◆ **Supplied material**
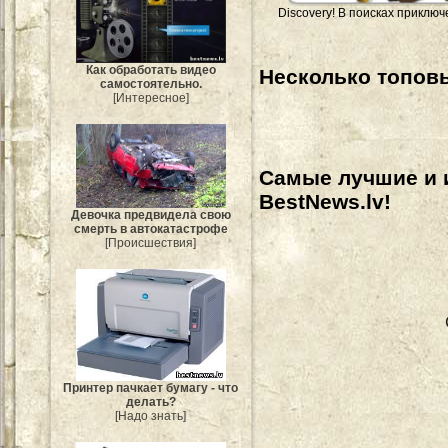
Discovery! В поисках приклю
Как обработать видео
Несколько топовы
самостоятельно.
[Интересное]
Самые лучшие и 
BestNews.lv!
Девочка предвидела свою
смерть в автокатастрофе
[Происшествия]
Принтер пачкает бумагу - что
делать?
[Надо знать]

◆ **What the exercise asks**
Everything in the listing above is to be given again exactly, apart from the pictures.

◆ **Solution below**
Discovery! В поисках приклю
Как обработать видео
Несколько топовы
самостоятельно.
[Интересное]
Самые лучшие и 
BestNews.lv!
Девочка предвидела свою
смерть в автокатастрофе
[Происшествия]
Принтер пачкает бумагу - что
делать?
[Надо знать]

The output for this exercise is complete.